Observez ! disait-elle. Observez et soyez patients ! Apprenez avant d’agir ! Eh bien, ils avaient observé, ils avaient attendu, et puis un jour Fusum était venu les trouver pour leur dire : « Êtes-vous des hommes ou bien des femmes ? Si vous êtes des femmes, où sont les nourrissons accrochés à vos tétons ? Et si vous êtes des hommes, que faites-vous à regarder sans rien faire, alors que vous savez où sont gardés les bébés, sous une piètre surveillance ? Ils ne construisent pas de tunnels ni de nids et leurs petits sont toujours à ras de terre. Pourquoi ne les avons-nous pas enlevés pour les apporter au roi du sang ?
— Parce que le roi du sang ne l’a pas demandé. Et le roi-guerrier ne nous a pas ordonné d’agir.

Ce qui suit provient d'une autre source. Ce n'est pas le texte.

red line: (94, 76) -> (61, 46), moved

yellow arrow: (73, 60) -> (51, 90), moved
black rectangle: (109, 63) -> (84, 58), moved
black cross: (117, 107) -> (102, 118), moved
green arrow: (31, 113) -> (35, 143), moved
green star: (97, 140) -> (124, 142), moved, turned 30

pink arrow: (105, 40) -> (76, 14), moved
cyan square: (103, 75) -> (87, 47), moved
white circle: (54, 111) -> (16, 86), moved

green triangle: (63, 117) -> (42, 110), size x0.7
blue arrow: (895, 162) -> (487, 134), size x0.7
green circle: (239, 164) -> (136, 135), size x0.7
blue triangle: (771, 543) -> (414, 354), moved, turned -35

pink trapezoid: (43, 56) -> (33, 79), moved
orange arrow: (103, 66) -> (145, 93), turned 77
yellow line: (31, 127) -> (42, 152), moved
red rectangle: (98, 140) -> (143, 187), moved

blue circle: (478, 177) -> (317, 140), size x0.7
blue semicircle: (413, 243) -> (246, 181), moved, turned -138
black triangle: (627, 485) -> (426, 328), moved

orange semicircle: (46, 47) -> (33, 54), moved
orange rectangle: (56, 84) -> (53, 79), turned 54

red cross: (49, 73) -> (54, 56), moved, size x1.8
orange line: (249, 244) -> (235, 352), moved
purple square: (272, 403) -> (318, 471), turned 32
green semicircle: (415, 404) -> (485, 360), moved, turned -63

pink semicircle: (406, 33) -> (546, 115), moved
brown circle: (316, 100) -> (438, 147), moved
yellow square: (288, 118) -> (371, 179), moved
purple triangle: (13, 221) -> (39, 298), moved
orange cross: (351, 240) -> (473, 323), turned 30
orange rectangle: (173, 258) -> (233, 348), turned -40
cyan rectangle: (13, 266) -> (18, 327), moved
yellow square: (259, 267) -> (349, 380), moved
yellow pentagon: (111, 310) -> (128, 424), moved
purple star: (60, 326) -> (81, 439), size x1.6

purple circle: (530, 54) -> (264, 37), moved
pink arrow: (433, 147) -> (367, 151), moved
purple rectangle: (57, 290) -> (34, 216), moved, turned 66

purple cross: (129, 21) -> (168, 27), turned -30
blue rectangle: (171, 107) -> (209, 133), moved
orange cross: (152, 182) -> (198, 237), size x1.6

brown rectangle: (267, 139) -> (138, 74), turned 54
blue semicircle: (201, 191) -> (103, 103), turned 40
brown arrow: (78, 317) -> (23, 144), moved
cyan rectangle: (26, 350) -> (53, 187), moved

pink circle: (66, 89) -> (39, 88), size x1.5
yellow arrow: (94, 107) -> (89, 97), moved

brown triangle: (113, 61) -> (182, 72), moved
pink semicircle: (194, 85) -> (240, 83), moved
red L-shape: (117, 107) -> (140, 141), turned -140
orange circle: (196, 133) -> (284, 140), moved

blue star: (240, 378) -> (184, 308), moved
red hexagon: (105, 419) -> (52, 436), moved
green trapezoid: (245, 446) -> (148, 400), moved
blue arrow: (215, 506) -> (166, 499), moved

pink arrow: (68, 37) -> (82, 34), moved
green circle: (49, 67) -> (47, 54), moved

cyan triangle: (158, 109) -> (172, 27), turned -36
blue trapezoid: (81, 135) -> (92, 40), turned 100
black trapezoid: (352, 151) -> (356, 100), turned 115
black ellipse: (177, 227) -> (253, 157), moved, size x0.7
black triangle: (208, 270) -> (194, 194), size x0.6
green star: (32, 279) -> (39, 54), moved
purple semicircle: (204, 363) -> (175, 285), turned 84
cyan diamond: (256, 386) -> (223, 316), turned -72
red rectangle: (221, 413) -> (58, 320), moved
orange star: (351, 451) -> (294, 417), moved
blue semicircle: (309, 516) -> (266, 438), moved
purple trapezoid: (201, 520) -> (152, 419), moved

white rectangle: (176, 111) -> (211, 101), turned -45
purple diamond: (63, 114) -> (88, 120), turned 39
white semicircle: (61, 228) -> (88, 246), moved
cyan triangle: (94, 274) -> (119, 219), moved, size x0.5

— Et cela tient à ce qu’ils sont sous la coupe d’une femme. Mais je suis un homme, moi, et s’il n’y a pas d’homme pour me commander, je me commanderai moi-même. Ces êtres ne sont pas des dieux, même s’ils viennent du ciel. Ne lâchent-ils pas leur urine par terre tout comme nous ? Ne mangent-ils pas, ne respirent-ils pas, ne défèquent-ils pas tout comme nous ? Qu’y a-t-il donc de si divin en eux ? »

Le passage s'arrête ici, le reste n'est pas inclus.